After thousands of hours in the pool training, many of which come before most have their morning cup of coffee, Arianna Ottavianelli needed a respite.
Swimming competitively since she was six, the Bettendorf junior's zeal for the sport had waned. She was burned out.
"I was kind of getting tired and it wasn't as much of a love as it was before," Ottavianelli said. "It was a struggle to go to practice. I really didn't want to go."
So instead of training last spring, Ottavianelli went out for track and field. She ran some 100s, 200s and 400s for the Bulldogs.
Ottavianelli wasn't a standout like she is in the pool, but it was something fresh and took her mind off swimming.
"You need to take a step away every now and then," Bettendorf swim coach Mike Ahrens said. "I could tell and the family could tell, swimming wasn't that much fun for her anymore. It was the first time she's realized that in her life."
Track provided perspective. It made her heart grow fonder for swimming.
"After taking some time off and trying something else, I realized swimming is my sport," she said. "I do love swimming."
Led by Ottavianelli, a state runner-up in the 200 individual medley and 100 breaststroke last season, the Bulldogs are eager to make a big splash this fall.
Bettendorf has plenty of state meet experience returning from its third-place finish with Ottavianelli, diver Sydney Hanson, Emily VanDeWiele, Megan Greenley, Lauren Roemer, Alex Larson, Sami Roemer and Alexis Beine.
It also has an exuberance of youth in the program with freshmen sprinters Macy Greenley and Kathryn Miletich. Ahrens said the underclassmen will push some of the veterans for possible spots on the Bulldogs' top relays.
"I'm really excited for the state meet because all of our returning girls have gotten better and we've got some good freshmen filling the holes the seniors left," VanDeWiele said.
Ahrens said Sami Roemer, just two years removed from swimming junior varsity, is among those to make vast improvements in the offsesason.
Roemer swam on the Bulldogs' fifth place medley relay at state and qualified in the 100 backstroke.
"Individually, my standards are a lot higher now because of my improvement," Roemer said. "We're definitely in a good spot where we're sitting at now."
Bettendorf claimed the championship at Saturday's Ram Relays in Dubuque with victories in 19 of the 22 events.
Come November, Ames and Dowling Catholic, the two schools to finish above Bettendorf last year, are the teams to chase again.
"We gained as much as we lost, if not even more," Roemer said. "We're hungry to climb that ladder and get to the top."
Ahrens admits it'll be difficult to catch Ames, which has multiple state champions returning. Dowling has considerable talent again, too.
"Our status quo this year won't move us up," he said. "We've got to be better. We got to have more points, more participants at the state meet.
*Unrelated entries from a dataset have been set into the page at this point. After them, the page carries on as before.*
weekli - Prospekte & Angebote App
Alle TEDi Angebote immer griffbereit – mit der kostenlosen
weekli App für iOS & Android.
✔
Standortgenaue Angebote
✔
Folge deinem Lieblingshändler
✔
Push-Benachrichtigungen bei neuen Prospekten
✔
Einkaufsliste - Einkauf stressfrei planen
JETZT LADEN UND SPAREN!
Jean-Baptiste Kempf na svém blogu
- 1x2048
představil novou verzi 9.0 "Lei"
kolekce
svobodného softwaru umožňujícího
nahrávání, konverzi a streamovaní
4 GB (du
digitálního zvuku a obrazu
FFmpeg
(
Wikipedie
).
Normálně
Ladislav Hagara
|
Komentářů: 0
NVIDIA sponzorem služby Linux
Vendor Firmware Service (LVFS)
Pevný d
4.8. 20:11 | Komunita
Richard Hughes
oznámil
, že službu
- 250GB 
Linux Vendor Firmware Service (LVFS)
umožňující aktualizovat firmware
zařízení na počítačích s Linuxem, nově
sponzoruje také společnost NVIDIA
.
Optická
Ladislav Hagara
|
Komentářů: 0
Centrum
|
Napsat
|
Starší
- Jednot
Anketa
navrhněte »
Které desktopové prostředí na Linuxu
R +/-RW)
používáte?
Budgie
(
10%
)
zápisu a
We need all three relays on the podium at a minimum."
Bettendorf has individuals with incentive.
VanDeWiele, a mainstay in the Bulldogs' lineup since her freshman season, wants to make her last season count in black and gold.
"It is my last chance in high school so I'm definitely a little more motivated than I have been in previous years," she said. "I want success for the team."
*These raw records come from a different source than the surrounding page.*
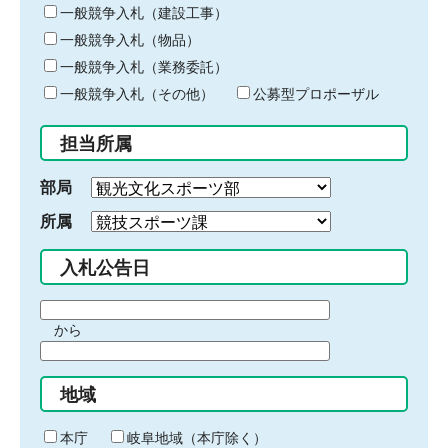
キ
一般競争入札（建設工事）
ー
一般競争入札（物品）
ワ
一般競争入札（業務委託）
ー
ド
一般競争入札（その他）
公募型プロポーザル
を
入
担当所属
力
部局
所属
入札公告日
期
から
間
期
の
間
始
地域
の
ま
終
り
わ
本庁
岐阜地域（本庁除く）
Ottavianelli is seeking individual state titles after coming close last year.
She begins the season already as the school record holder in three individual events — the 200 IM, 100 breaststroke and 100 freestyle.
That said, Ottavianelli admits it has been a challenge getting back to where she left off.
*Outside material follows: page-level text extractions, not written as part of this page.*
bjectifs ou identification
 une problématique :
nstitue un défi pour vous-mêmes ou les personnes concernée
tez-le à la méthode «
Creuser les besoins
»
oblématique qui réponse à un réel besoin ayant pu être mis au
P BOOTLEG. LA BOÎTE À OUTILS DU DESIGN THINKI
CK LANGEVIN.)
"At first, it was super hard," Ottavianelli said. "I was like, 'Man, I'm never going to get back to where I was. This is so terrible.'
"Now that I'm back in shape, I'm pretty close to all my times. It feels good."
Ahrens had no concerns, and believes it might have been the best choice.
"She's so talented that she can take time off and not miss a beat," he said. "She's got the technique and the drive. Now with her being fresh from a mental standpoint, maybe that will carry her to the next level."